001 Verwaltungsrecht allgemein
40/01 Verwaltungsverfahren
90/02 Führerscheingesetz

Norm

AVG §38
FSG 1997 §24 Abs4
VwGVG 2014 §17
VwRallg

Betreff

Der Verwaltungsgerichtshof hat durch den Vorsitzenden Senatspräsident Dr. Schick und den Hofrat Dr. Grünstäudl sowie die Hofrätin Dr. Pollak als Richter, unter Mitwirkung der Schriftführerin Mag. Gnilsen, über die Revision des W S in L, vertreten durch Dr. Johann Postlmayr, Rechtsanwalt in 5230 Mattighofen, Stadtplatz 6, gegen das Erkenntnis des Landesverwaltungsgerichts Oberösterreich vom 5. Oktober 2020, Zl. LVwG-651841/2/MZ, betreffend Entziehung der Lenkberechtigung (belangte Behörde vor dem Verwaltungsgericht: Bezirkshauptmannschaft Linz-Land), den Beschluss gefasst:

Spruch

Die Revision wird zurückgewiesen.

Begründung

1        Mit Erkenntnis des Landesverwaltungsgerichts Oberösterreich vom 2. Oktober 2019 wurde der Revisionswerber (in teilweiser Bestätigung und teilweiser Abänderung des Bescheides der belangten Behörde vom 5. Juni 2019) gemäß § 24 Abs. 4 FSG verpflichtet, binnen sechs Wochen eine fachärztliche psychiatrische Stellungnahme betreffend seine gesundheitliche Eignung zum Lenken von Kraftfahrzeugen näher bezeichneter Klassen beizubringen.

2        Nach der (zusammengefassten) Begründung dieses Erkenntnisses bestünden begründete Bedenken gegen die gesundheitliche Eignung des Revisionswerbers zum Lenken von Kraftfahrzeugen, weil dieser einerseits drei aktenkundige Alkoholdelikte innerhalb von zwölf Jahren begangen habe, bei ihm bereits im Jahr 2011 ein „C2-Abusus“ diagnostiziert worden sei und der medizinische Sachverständige in der Verhandlung vom 17. September 2019 auch angesichts der hohen Atemalkoholkonzentration des Revisionswerbers (1,03 mg/l) beim letzten Alkoholdelikt im Mai 2018 (bei dem der Revisionswerber einen Verkehrsunfall mit Sachschaden verursacht habe) die Kriterien eines schädlichen Alkoholgebrauchs als erfüllt gesehen und (ebenso wie die Amtsärztin aufgrund der Untersuchung des Revisionswerbers vom 5. Juni 2019) eine psychiatrische Stellungnahme für die Beurteilung der gesundheitlichen Eignung des Revisionswerbers für erforderlich erachtet habe.

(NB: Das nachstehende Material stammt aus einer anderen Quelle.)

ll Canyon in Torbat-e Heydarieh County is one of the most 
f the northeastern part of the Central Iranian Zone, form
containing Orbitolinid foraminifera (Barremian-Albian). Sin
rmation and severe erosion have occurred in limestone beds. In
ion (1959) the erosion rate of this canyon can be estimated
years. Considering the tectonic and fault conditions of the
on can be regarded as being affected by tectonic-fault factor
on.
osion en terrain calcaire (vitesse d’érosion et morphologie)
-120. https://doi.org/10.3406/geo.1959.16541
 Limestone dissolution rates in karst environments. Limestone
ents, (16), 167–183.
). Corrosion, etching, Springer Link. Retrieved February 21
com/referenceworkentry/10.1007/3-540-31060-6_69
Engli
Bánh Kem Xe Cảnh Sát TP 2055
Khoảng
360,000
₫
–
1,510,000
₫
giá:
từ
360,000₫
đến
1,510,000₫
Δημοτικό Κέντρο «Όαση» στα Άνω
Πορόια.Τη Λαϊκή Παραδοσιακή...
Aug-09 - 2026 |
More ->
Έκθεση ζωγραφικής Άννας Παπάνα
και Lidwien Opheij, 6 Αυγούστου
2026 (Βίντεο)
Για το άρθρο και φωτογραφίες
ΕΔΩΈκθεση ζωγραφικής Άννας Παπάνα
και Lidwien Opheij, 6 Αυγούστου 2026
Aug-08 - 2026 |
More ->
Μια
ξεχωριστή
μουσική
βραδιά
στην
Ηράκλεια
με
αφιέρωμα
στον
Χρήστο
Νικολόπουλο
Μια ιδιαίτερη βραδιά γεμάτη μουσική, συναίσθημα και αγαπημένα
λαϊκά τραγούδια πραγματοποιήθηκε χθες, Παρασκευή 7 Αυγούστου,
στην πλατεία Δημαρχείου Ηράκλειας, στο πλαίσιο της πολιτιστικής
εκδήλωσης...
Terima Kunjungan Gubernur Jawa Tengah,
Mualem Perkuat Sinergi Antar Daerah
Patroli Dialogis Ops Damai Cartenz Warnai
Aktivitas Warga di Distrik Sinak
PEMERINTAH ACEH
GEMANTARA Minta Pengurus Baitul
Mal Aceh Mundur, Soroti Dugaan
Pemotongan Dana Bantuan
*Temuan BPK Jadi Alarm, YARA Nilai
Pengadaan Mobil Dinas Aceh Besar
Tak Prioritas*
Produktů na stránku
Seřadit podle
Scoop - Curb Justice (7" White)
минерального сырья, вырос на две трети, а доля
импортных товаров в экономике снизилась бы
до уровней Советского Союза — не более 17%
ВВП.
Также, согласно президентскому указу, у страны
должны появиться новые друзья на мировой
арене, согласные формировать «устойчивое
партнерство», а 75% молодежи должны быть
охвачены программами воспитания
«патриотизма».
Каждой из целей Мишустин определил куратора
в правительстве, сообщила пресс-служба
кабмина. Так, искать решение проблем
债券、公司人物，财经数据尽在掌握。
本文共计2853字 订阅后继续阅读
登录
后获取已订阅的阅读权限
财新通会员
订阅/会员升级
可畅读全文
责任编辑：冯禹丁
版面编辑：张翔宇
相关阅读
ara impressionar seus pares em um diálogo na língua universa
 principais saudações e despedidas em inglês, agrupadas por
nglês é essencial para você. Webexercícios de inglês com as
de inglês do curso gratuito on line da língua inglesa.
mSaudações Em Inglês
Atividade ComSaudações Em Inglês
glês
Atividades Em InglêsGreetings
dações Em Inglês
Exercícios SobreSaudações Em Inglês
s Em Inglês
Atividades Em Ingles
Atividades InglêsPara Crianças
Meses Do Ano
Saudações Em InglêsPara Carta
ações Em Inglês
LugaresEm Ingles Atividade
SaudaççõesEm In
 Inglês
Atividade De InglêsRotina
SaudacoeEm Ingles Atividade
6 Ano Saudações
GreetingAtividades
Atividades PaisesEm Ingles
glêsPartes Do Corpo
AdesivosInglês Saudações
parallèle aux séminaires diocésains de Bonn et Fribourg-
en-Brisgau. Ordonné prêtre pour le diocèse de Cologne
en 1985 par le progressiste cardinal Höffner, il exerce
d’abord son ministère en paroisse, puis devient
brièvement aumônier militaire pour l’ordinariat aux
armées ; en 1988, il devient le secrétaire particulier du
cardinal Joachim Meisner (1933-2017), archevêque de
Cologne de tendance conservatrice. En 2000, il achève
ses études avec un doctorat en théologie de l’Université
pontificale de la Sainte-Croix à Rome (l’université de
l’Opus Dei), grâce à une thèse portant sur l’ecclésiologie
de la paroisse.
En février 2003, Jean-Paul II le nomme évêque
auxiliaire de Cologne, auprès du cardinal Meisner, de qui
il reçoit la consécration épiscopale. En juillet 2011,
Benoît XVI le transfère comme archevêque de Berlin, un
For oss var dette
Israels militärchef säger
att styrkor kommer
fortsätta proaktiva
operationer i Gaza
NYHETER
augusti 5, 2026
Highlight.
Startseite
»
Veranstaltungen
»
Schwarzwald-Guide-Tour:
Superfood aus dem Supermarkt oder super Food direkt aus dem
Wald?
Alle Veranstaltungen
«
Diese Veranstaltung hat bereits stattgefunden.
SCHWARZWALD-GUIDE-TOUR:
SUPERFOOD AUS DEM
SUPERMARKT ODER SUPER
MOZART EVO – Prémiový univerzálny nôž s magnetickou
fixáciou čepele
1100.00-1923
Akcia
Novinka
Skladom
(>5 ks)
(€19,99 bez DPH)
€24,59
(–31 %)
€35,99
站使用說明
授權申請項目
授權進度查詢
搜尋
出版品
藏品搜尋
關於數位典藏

Außerdem sei die Beibringung einer psychiatrischen Stellungnahme durch den Revisionswerber auch gemäß § 14 Abs. 5 FSG-GV geboten.

3        Gegen dieses Erkenntnis erhob der Revisionswerber die (zur hg. Zl. Ra 2019/11/0203 anhängige) außerordentliche Revision, der mit hg. Beschluss vom 18. Dezember 2019 die aufschiebende Wirkung nicht zuerkannt wurde.

4        Mit Bescheid der belangten Behörde vom 4. August 2020 wurde die Lenkberechtigung des Revisionswerbers für die Klassen AM und B bis zur Beibringung der für die Erstattung des amtsärztlichen Gutachtens erforderlichen psychiatrischen Stellungnahme gemäß § 24 Abs. 4 FSG („gerechnet ab Rechtskraft dieses Bescheides“) entzogen.

Weiters wurde unter Hinweis auf § 29 Abs. 3 FSG ausgesprochen, dass der Revisionswerber seinen Führerschein nach Rechtkraft dieses Bescheides der Führerscheinbehörde abzuliefern habe und in der Begründung ausgeführt, dass er die ihm aufgetragene psychiatrische Stellungnahme bislang nicht beigebracht habe.

5        Mit dem angefochtenen Erkenntnis vom 5. Oktober 2020 wies das Verwaltungsgericht die gegen den Bescheid vom 4. August 2020 erhobene Beschwerde ab (dies mit der Maßgabe, dass die im Spruch dieses Bescheides enthaltenen Wortfolgen „gerechnet ab Rechtskraft dieses Bescheides“ und „nach Rechtkraft dieses Bescheides“ entfallen). Gleichzeitig wurde gemäß § 25a VwGG ausgesprochen, dass eine ordentliche Revision an den Verwaltungsgerichtshof nach Art. 133 Abs. 4 B-VG unzulässig sei.

6        Begründend wird im angefochtenen Erkenntnis festgestellt, der Revisionswerber habe dem rechtskräftigen Auftrag im Erkenntnis vom 2. Oktober 2019 betreffend Vorlage einer psychiatrischen Stellungnahme „bis zum heutigen Zeitpunkt“ nicht entsprochen, sodass seine Lenkberechtigung gemäß § 24 Abs. 4 letzter Satz FSG zu entziehen gewesen sei.

7        Was die in der Beschwerde beantragte Aussetzung des Verfahrens bis zur Entscheidung des Verwaltungsgerichthofes über die Revision gegen das eingangs genannte Erkenntnis vom 2. Oktober 2019 anlange, so biete § 34 VwGVG keine Möglichkeit dafür. Die Durchführung einer Verhandlung habe mangels strittiger Tatsachen entfallen können (Hinweis auf hg. Judikatur). Die vorgenommene Anpassung des Spruches des Bescheides vom 4. August 2020 sei „aufgrund der Unterschiede des behördlichen und des verwaltungsgerichtlichen Verfahrens notwendig“ gewesen.

8        Gegen das Erkenntnis des Verwaltungsgerichts vom 5. Oktober 2020 richtet sich die vorliegende außerordentliche Revision.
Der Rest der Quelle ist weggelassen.